В чем моя вина или наша — неважно. В чем она? В том, что с самого начала мы с тобой не приняли закон, общий для обоих. Закон призван объединять разность устремлений и характеров, несовместимость индивидуальностей в единое целое, где гарантии весомы и постоянны. У нас с тобой не было ни закона, ни гарантий. Ты была создана по образу и подобию твоих предков, я — своих. Мы были разные, когда увиделись, и когда полюбили друг друга, и когда у нас появился первый сын, и когда появился второй. Мы с тобой были разными и когда я еще был репортером, и когда я только пробовал ассистировать режиссерам; мы с тобой остались разными, когда я начал делать свои фильмы. Я шел в нашем волчьем мире через борьбу.

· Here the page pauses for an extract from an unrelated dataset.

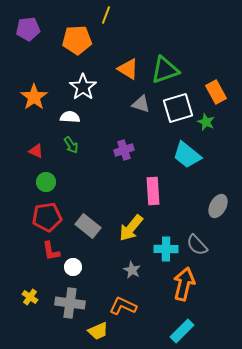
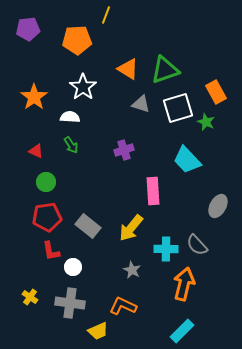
cyan trapezoid: moved 5 px down; rotated 8 degrees clockwise
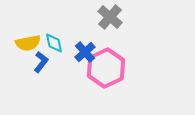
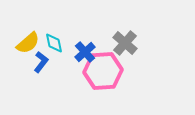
gray cross: moved 15 px right, 26 px down
yellow semicircle: rotated 30 degrees counterclockwise
pink hexagon: moved 3 px left, 3 px down; rotated 21 degrees clockwise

Иногда я лез через колючую проволоку, и рвало мне не только одежду, но и кожу; иногда, замирая от страха, я бросался в атаку, и мне пробивали пулями сердце. Мне его уже много раз пробивали, и порой мне кажется, что я живу мертвым. Я чувствую себя живым, когда смотрю на наших детей и слышу их или когда вдруг из сумятицы мыслей выстроится сюжет будущей картины…

Паоло как-то сказал мне: «Тебе необходим тыл. Тогда ее ревность будет уравновешиваться преданностью и всепрощением твоей подруги. Ты должен завести себе подругу, как противовес бесконечным бомбежкам Норы. Я ее очень люблю, но она бывает невозможна со своими сценами, со своей слепой ревностью и безответственной сменой настроений».



«А есть ли такие подруги?» — спросил я тогда Паоло. «Наверное, есть. А если и нет, тогда надо выдумать. Вольтер ведь советовал выдумать бога». — «Так, может быть, мне попробовать заново придумать себе Нору?» — подумал я, но говорить этого Паоло не стал, потому что я знал, как он мне ответит. Он бы знаешь как мне ответил? Он бы ответил мне примерно так: «Вы прожили вместе десять лет. Она знала тебя, когда ты был никем, она знала тебя, когда ты побеждал, проигрывал, блевал от ярости, болел от счастья и обделывался от страха. Ты же не можешь лишить ее памяти? Она просто человек, прекрасный человек, а ты недочеловек или сверхчеловек — это как тебе угодно, потому что она живет в мире реальном, а ты живешь в хрупком мире, созданном тобой самим. Ты ведь просил ее посмотреть „Восемь с половиной“, и она сказала тебе, что это гадость, разве нет? А кто сможет гениальнее Феллини выразить художника? Никто. Это ведь точно». Я не зря ничего не сказал Паоло, я очень хотел попробовать придумать тебя заново. И я поехал в Ганновер продолжать работу. Знаешь, это необходимо для меня — скрыться, запереться в отеле, сидеть по десять часов за столом, и писать какое-нибудь слово на полях, и рисовать морды, а потом начать валять свою муру. И если пойдет, если много страниц будет возле машинки, и я не буду сходить с ума, что и на этот раз окажусь банкротом, и если работа будет идти каждый день, то я двину в какой-нибудь кабак, где будет очень шумно, и мне будет хорошо, когда я буду сидеть за столиком с бандитами, маклерами, кокаинистами, проститутками, и я буду счастлив, потому что там, дома, меня ждет самая прекрасная женщина, которую я знал, и что она молит бога за мою работу и меня… А я получал твои гадкие телеграммы…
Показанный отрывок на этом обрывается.